Speaking about the effectiveness of various new treatments, it must be remembered that the risk of death from localized PCa within 10 years after prostatectomy is only 2.4%.

It is difficult to evaluate the effectiveness of cryodestruction in terms of the dynamics of the PSA content, since the criteria for relapse with different equipment are not the same. For example, with the use of second-generation equipment in a group of 975 patients, 5-year disease-free survival in low, medium and high-risk groups was 60, 45 and 36%, respectively (if the PSA rises to more than 0.5 ng / ml) , 71 and 61% (if relapse is considered to be a PSA level of about 1 ng / ml). The application of the criteria of the American Society of Curative Radiology and Oncology (ASTRO), where recurrence is considered to be three consecutive increases in the G1CA content, demonstrates a 7-year relapse-free survival in 92% of patients.

Cryodestruction with preservation of cavernous nerves is possible when the half of the gland that is affected by the tumor is frozen.

Erection disorders occur in about 80% of patients (regardless of the technique used). When using third generation equipment, tissue rejection occurs in 3% of patients, urinary incontinence - in 4.4, urinary retention - in 2, pain in the lower abdomen - in 1.4% of patients. The risk of urinary fistula development does not exceed 0.2%. About 5% of cases there is obstruction of the urethra, which requires transurethral resection of the prostate gland.

According to the questionnaire, most of the functional disorders caused by cryodestruction take place within a year. In the next two years, no significant change is taking place. Three years after cryodestruction, 37% of patients may have sex life.

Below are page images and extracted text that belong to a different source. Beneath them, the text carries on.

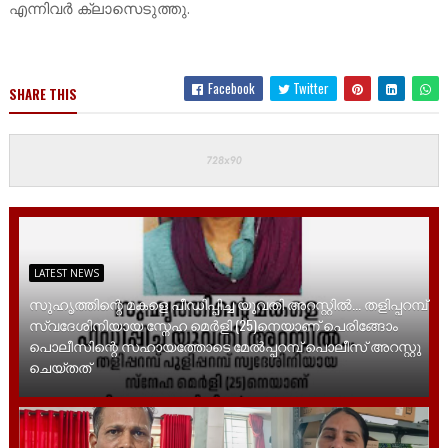
എന്നിവർ ക്ലാസെടുത്തു.
Facebook
Twitter
SHARE THIS
LATEST NEWS
സുഹൃത്തിന്റെ മകളെ പീഡിപ്പിച്ച യുവതി അറസ്റ്റിൽ... തളിപ്പറമ്പ്
സ്വദേശിനിയായ സ്നേഹ മെർളി (25)നെയാണ് പെരിങ്ങോം
പൊലീസിന്റെ സഹായത്തോടെ മേൽപ്പറമ്പ് പൊലീസ് അറസ്റ്റു
ചെയ്തത്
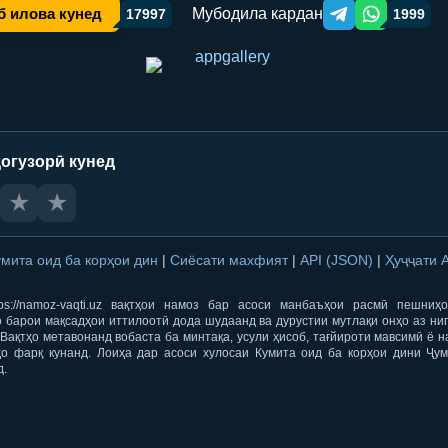
Мубодила кардан
б илова кунед
17997
1999
Telegram orqali ulas
WhatsApp orqa
огузорӣ кунед
★
★
умита оид ба корҳои дин
|
Сиёсати махфият
|
API (JSON)
|
Ҳуҷҷати 
ps://namoz-vaqti.uz вақтҳои намоз бар асоси манбаъҳои расмӣ пешниҳ
 барои мақсадҳои иттилоотӣ дода шудаанд ва дурустии мутлақи онҳо аз ни
Вақтҳо метавонанд вобаста ба минтақа, усули ҳисоб, тағйироти мавсимӣ ё н
ҳо фарқ кунанд. Лоиҳа дар асоси хулосаи Кумита оид ба корҳои дини Ҷум
д.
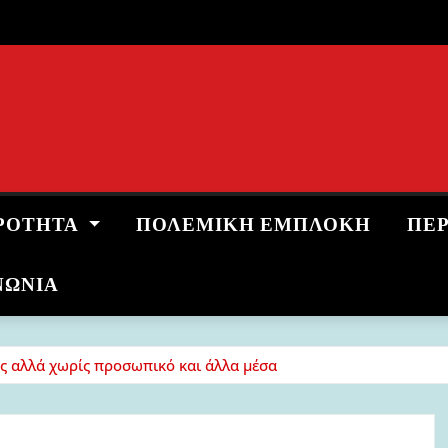
ΡΌΤΗΤΑ
ΠΟΛΕΜΙΚΉ ΕΜΠΛΟΚΉ
ΠΕ
ΝΩΝΙΑ
ς αλλά χωρίς προσωπικό και άλλα μέσα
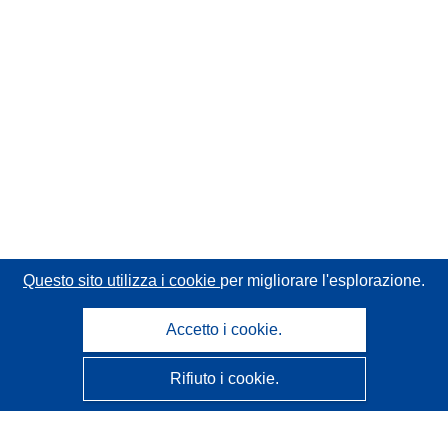
Questo sito utilizza i cookie
per migliorare l'esplorazione.
Accetto i cookie.
Rifiuto i cookie.
CORDIS - Risultati della ricerca dell’UE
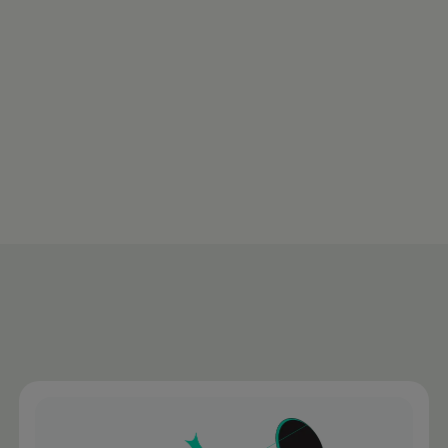
Baixe o app
Saib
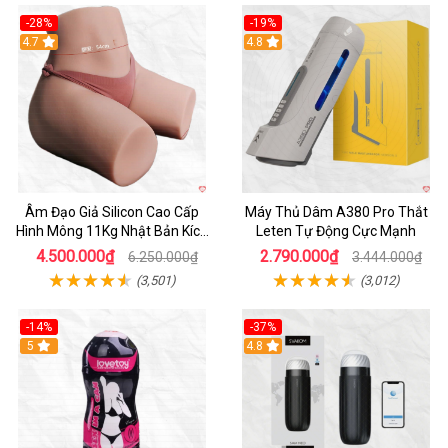
-28%
-19%
4.7
Hot
4.8
Âm Đạo Giả Silicon Cao Cấp
Máy Thủ Dâm A380 Pro Thắt
Hình Mông 11Kg Nhật Bản Kích
Leten Tự Động Cực Mạnh
Thước Như Thật
4.500.000₫
2.790.000₫
6.250.000₫
3.444.000₫
(3,501)
(3,012)
-14%
-37%
Hot
5
4.8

Cryodestruction is possible in low- dose groups (T 1-2a, Gleason score less than 6, PSA level below 10 ng / ml), and medium risk (T 2b PSA level 10-20 ng / ml or Gleason 7 index). The volume of the prostate gland should not exceed 40 cm 3.

Five-year disease-free survival in the low-risk group is cleaner than after prostatectomy, but there are no data on long-term results and this should be reported to patients.

trusted-source[5], [6], [7], [8]

High-intensity focused ultrasound ablation of the prostate (HIFU-therapy)

Ultrasonic waves of high intensity destroy the tumor with the help of heating and acoustic cavitation. The tumor is heated to 65 ° C, which causes coagulation (dry) necrosis. The procedure is carried out under general or spinal anesthesia, in a position on the side. The destruction of every 10 g of the gland tissue takes about 1 hour.

As in the case of cryodestruction, the interpretation of the results of ultrasonic destruction is complicated by the lack of generally accepted efficiency criteria. In addition, the literature data allow us to judge about studies conducted only for 10 thousand patients.

Virtually all patients have a delay in urine, which requires a catheterization of the bladder for 7-10 days or epicystostomy for 12-35 days. Urinary incontinence of mild or moderate degree during exercise is noted by 12% of patients. To eliminate obstruction of the urethra, transurethral resection of the prostate or dissection of the neck of the bladder is often necessary. Optimal one-stage execution of both procedures is considered. The risk of impotence is 55-70%.

HIFU therapy and cryodestruction may be an alternative to surgery in patients with an expected life expectancy of less than 10 years or when performed at the patient's request.